Once every line containing "cuarto" has been counted, report the total for the data and nothing else.

*** DATA IN THIS EXERCISE Section Begins ***

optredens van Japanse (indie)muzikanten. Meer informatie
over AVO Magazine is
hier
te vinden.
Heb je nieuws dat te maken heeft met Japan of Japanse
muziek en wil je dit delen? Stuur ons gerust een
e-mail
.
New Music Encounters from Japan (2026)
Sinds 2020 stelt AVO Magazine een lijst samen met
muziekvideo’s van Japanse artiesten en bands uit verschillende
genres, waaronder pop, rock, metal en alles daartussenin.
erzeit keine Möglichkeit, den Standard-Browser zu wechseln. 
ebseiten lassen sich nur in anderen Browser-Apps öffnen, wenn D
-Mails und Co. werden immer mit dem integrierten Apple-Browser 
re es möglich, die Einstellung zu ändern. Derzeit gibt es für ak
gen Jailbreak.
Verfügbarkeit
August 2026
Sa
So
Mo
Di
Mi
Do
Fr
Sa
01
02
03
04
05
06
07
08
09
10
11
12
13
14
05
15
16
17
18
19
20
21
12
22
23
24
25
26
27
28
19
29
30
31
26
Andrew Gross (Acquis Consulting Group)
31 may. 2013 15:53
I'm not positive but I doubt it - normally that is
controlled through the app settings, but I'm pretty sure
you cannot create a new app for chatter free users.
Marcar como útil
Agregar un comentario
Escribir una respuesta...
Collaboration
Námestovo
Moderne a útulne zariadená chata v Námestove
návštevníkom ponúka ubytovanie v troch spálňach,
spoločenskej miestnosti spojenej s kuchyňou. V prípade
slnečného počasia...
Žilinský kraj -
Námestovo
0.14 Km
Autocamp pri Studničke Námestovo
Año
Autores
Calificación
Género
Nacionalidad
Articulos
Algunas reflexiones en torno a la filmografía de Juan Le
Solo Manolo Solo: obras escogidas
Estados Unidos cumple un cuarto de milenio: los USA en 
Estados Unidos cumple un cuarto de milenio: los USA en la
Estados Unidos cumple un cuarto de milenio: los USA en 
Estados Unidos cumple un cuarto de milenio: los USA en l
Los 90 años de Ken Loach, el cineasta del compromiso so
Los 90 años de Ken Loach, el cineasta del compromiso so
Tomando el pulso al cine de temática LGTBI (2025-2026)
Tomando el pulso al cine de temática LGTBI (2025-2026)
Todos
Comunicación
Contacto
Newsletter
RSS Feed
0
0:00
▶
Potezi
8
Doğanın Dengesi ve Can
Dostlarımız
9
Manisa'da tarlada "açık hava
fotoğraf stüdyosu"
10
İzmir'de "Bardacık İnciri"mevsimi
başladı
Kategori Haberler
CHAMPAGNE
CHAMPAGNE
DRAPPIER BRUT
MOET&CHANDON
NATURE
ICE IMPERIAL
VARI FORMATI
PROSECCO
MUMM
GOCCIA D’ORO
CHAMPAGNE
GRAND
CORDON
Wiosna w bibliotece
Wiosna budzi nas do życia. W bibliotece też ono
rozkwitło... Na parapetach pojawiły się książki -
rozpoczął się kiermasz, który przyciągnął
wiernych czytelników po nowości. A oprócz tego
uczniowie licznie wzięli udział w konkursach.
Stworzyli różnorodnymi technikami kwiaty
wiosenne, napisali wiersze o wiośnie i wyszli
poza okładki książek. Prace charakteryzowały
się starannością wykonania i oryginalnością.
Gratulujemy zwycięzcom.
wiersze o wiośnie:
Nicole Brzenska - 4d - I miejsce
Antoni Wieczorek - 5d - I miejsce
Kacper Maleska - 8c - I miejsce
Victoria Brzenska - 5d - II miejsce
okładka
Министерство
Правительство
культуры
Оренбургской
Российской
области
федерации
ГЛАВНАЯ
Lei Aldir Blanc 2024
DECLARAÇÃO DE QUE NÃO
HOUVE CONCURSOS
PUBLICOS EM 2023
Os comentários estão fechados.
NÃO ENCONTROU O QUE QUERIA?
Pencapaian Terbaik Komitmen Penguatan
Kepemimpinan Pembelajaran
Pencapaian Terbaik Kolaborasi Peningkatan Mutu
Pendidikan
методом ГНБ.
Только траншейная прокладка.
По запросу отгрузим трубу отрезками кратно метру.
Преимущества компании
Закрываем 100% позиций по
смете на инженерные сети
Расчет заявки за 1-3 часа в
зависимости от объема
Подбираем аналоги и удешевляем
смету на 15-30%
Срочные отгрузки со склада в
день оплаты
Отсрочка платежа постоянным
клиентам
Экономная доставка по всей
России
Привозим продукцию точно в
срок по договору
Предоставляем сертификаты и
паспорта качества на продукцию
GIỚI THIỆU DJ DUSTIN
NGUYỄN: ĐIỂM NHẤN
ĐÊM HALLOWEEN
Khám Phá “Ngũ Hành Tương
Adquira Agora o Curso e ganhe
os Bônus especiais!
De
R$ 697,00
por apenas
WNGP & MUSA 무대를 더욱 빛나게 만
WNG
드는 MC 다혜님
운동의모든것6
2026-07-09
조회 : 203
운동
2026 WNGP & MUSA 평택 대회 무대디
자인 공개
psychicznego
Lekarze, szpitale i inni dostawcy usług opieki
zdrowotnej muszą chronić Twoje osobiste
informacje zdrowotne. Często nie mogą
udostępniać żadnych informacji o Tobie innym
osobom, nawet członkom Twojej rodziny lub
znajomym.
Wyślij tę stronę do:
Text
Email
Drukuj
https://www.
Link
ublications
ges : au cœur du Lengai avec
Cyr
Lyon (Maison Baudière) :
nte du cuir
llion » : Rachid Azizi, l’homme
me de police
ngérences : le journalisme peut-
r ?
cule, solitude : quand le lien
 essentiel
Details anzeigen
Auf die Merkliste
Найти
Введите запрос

*** DATA IN THIS EXERCISE Section Ends ***

OUTPUT FOR THIS EXERCISE:
4